DUBAI/LONDON (Reuters) - British Foreign Secretary Jeremy Hunt arrived in Tehran on Monday for the first time since taking office to hold talks with Iranian authorities on issues including the future of the 2015 nuclear deal, Iranian media reported.
In May, U.S. President Donald Trump abandoned the deal, negotiated with five other world powers during Democratic President Barack Obama's administration. The United States also restored sanctions targeting Iran's oil, banking and transportation sectors earlier this month.
Shamkhani is an ally of Iran's Supreme Leader Ayatollah Ali Khamenei, who has the last say on all state matters, including nuclear issues.
Hunt's office said in a statement that, during his meeting with Zarif, he would stress that the UK is committed to the nuclear deal as long as Iran sticks to its terms. He will also discuss European efforts to maintain nuclear-related sanctions relief.
Other signatories of the deal, the European Union, France, Germany, Britain, Russia and China, have been searching for ways to salvage the pact.
"The Iran nuclear deal remains a vital component of stability in the Middle East by eliminating the threat of a nuclearised Iran.
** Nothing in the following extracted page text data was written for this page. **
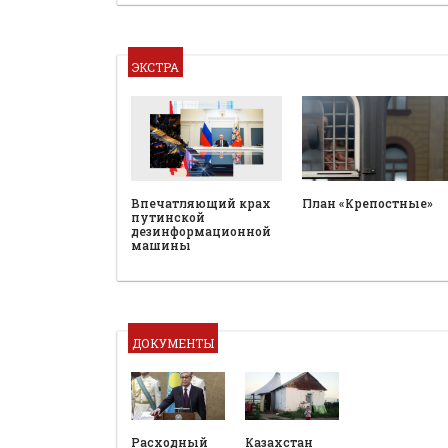
ЭКСТРА
План «Крепостные»
Впечатляющий крах
путинской
дезинформационной
машины
ДОКУМЕНТЫ
Расходный
Казахстан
It needs 100 percent compliance though to survive," Hunt said in a statement ahead of the visit.
Iran has warned it could scrap the accord if the bloc fails to preserve the deal’s economic benefits against U.S. pressure.
"We will stick to our side of the bargain as long as Iran does. But we also need to see an end to destabilising activity by Iran in the rest of the region if we are going to tackle the root causes of the challenges the region faces," Hunt said.
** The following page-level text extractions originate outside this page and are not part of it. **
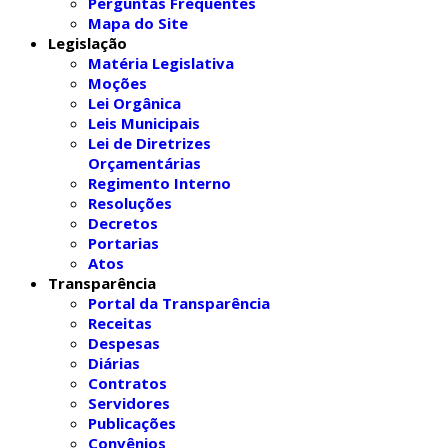
Perguntas Frequentes
Mapa do Site
Legislação
Matéria Legislativa
Moções
Lei Orgânica
Leis Municipais
Lei de Diretrizes
Orçamentárias
Regimento Interno
Resoluções
Decretos
Portarias
Atos
Transparência
Portal da Transparência
Receitas
Despesas
Diárias
Contratos
Servidores
Publicações
Convênios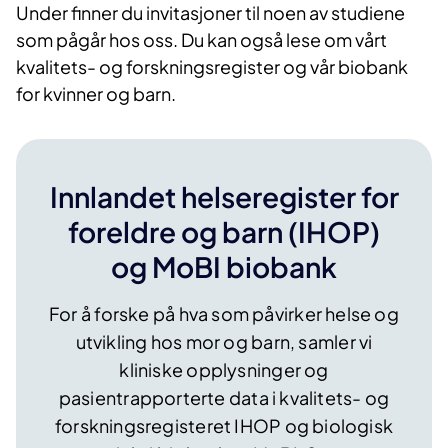
Under finner du invitasjoner til noen av studiene
som pågår hos oss. Du kan også lese om vårt
kvalitets- og forskningsregister og vår biobank
for kvinner og barn.
Innlandet helseregister for
foreldre og barn (IHOP)
og MoBI biobank
For å forske på hva som påvirker helse og
utvikling hos mor og barn, samler vi
kliniske opplysninger og
pasientrapporterte data i kvalitets- og
forskningsregisteret IHOP og biologisk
Under the deal, Iran restricted its disputed nuclear programme, widely seen in the West as a disguised effort to develop the means to make atomic bombs, in exchange for an end to international sanctions.
Hunt will also discuss Iran's role in the conflicts in Syria and Yemen, his office said, and press Iran on its human rights record, calling for the immediate release of detained British-Iranian dual nationals where there are humanitarian grounds to do so.
"I arrive in Iran with a clear message for the country's leaders: putting innocent people in prison cannot and must not be used as a tool of diplomatic leverage," he said.